I hope, as the years roll on, we will maintain a strong relationship with Dragons. I truly believe Dragons is an amazing organization. You have a great mission to make people into human beings, even a village woman like me.
I want to thank Rita Sri Suwantari, honestly you are one of my greatest inspirations. Thank you also to Matt Colaciello Williams and Aaron Slosberg, both of you are amazing leaders who have inspired your students to become part of this community and feel comfortable relating to everyone here. Thank you to the students who have become my teachers, my friends, and my family: Spencer Hardy, Eleni Fernald, Benyamin Yih, and Katherine Georgia Comfort. Thank you Dragons, whoever you are, I am your family.

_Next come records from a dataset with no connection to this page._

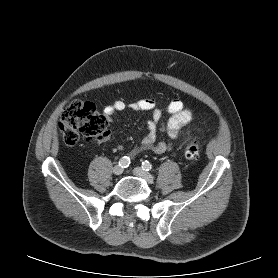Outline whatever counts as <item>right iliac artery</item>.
Listing matches in <instances>:
<instances>
[{"label": "right iliac artery", "instance_id": "obj_1", "mask_svg": "<svg viewBox=\"0 0 278 278\" xmlns=\"http://www.w3.org/2000/svg\"><path fill=\"white\" fill-rule=\"evenodd\" d=\"M129 164H130V158L127 156H124L119 160V166H121L122 168L128 167Z\"/></svg>", "mask_w": 278, "mask_h": 278}]
</instances>
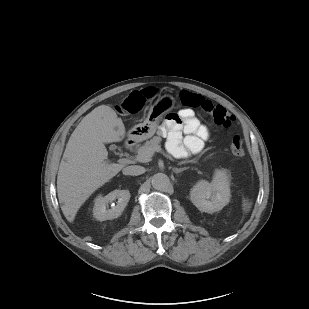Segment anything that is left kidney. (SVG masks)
I'll use <instances>...</instances> for the list:
<instances>
[{"mask_svg":"<svg viewBox=\"0 0 309 309\" xmlns=\"http://www.w3.org/2000/svg\"><path fill=\"white\" fill-rule=\"evenodd\" d=\"M230 184L225 170H215L211 183L201 180L190 191V200L202 212L214 213L230 201Z\"/></svg>","mask_w":309,"mask_h":309,"instance_id":"obj_1","label":"left kidney"}]
</instances>
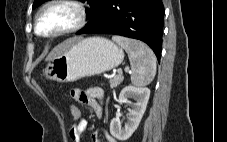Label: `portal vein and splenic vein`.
Here are the masks:
<instances>
[{"mask_svg": "<svg viewBox=\"0 0 227 142\" xmlns=\"http://www.w3.org/2000/svg\"><path fill=\"white\" fill-rule=\"evenodd\" d=\"M125 71L129 72V68H125ZM119 74H122V71H120Z\"/></svg>", "mask_w": 227, "mask_h": 142, "instance_id": "obj_1", "label": "portal vein and splenic vein"}]
</instances>
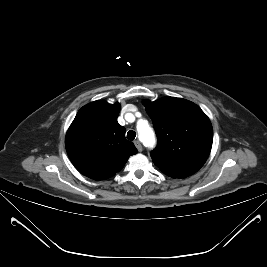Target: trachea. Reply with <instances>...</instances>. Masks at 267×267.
<instances>
[{"label": "trachea", "instance_id": "1", "mask_svg": "<svg viewBox=\"0 0 267 267\" xmlns=\"http://www.w3.org/2000/svg\"><path fill=\"white\" fill-rule=\"evenodd\" d=\"M135 137H136V132L135 131L130 130V131L127 132V139L128 140L132 141V140L135 139Z\"/></svg>", "mask_w": 267, "mask_h": 267}]
</instances>
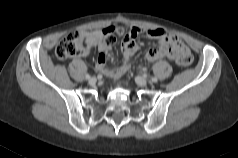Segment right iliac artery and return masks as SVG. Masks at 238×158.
Wrapping results in <instances>:
<instances>
[{
	"label": "right iliac artery",
	"instance_id": "right-iliac-artery-1",
	"mask_svg": "<svg viewBox=\"0 0 238 158\" xmlns=\"http://www.w3.org/2000/svg\"><path fill=\"white\" fill-rule=\"evenodd\" d=\"M85 78H86V79H90V75H89V74H86V75H85Z\"/></svg>",
	"mask_w": 238,
	"mask_h": 158
}]
</instances>
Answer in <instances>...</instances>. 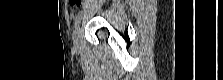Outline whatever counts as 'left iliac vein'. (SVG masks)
<instances>
[{
    "instance_id": "4c4485c4",
    "label": "left iliac vein",
    "mask_w": 223,
    "mask_h": 80,
    "mask_svg": "<svg viewBox=\"0 0 223 80\" xmlns=\"http://www.w3.org/2000/svg\"><path fill=\"white\" fill-rule=\"evenodd\" d=\"M72 38H73L74 48H79L80 41H81V30H80V26L79 25L73 31Z\"/></svg>"
}]
</instances>
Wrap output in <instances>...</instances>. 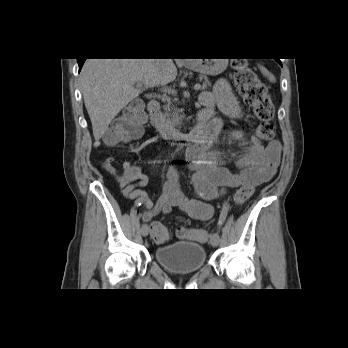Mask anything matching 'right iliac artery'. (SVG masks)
<instances>
[{"mask_svg": "<svg viewBox=\"0 0 348 348\" xmlns=\"http://www.w3.org/2000/svg\"><path fill=\"white\" fill-rule=\"evenodd\" d=\"M145 200H146V197L144 195H141L140 198H134L133 199L134 209L139 208L144 203Z\"/></svg>", "mask_w": 348, "mask_h": 348, "instance_id": "obj_1", "label": "right iliac artery"}]
</instances>
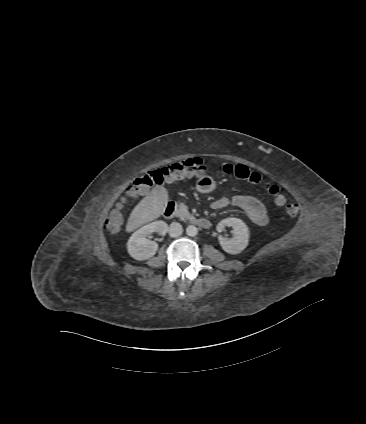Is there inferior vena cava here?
<instances>
[{
  "label": "inferior vena cava",
  "instance_id": "1",
  "mask_svg": "<svg viewBox=\"0 0 366 424\" xmlns=\"http://www.w3.org/2000/svg\"><path fill=\"white\" fill-rule=\"evenodd\" d=\"M183 233V228L180 223L173 222L169 227V234L171 237H178Z\"/></svg>",
  "mask_w": 366,
  "mask_h": 424
}]
</instances>
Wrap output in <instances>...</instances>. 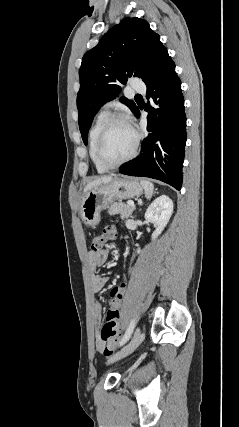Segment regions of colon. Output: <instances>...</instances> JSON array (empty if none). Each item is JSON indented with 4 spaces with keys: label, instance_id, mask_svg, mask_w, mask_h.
I'll return each instance as SVG.
<instances>
[{
    "label": "colon",
    "instance_id": "5ec220e1",
    "mask_svg": "<svg viewBox=\"0 0 239 427\" xmlns=\"http://www.w3.org/2000/svg\"><path fill=\"white\" fill-rule=\"evenodd\" d=\"M124 236L125 233L116 230L114 226L106 227L101 235H97L92 239L90 252L98 253L108 240L113 238L114 242H119V239ZM126 289V281H117L109 291L107 303L110 308L106 314L105 322L100 333L101 340L104 343L102 352L106 356H110L113 353V346L120 338L119 308H122L123 301L126 300Z\"/></svg>",
    "mask_w": 239,
    "mask_h": 427
}]
</instances>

(This article was featured in the Spring 2017 edition of Dragons bi-annual Newsletter, The Map’s Edge. Each newsletter explores a subject of interest to the Dragons community through the voices of our Alumni, Instructors, Partners, Parents and our International Staff and contacts. Feel free to view our archive of editions of The Map’s Edge or even submit a piece to be featured in our next issue by sending an email to [email protected])
MERTIN LUSI is the first woman from Ngada Regency to graduate university with a degree in journalism, and later committed herself to detailing the abuses of the prostitution industry in Surabaya, Indonesia’s second largest city. She has since returned to Flores to work on community development projects in some of the island’s poorest, most remote areas, and is currently organizing youth groups in Langa to empower young women to share their stories through journalism. Mertin built Langa’s first library, which doubles as the entrance to her house.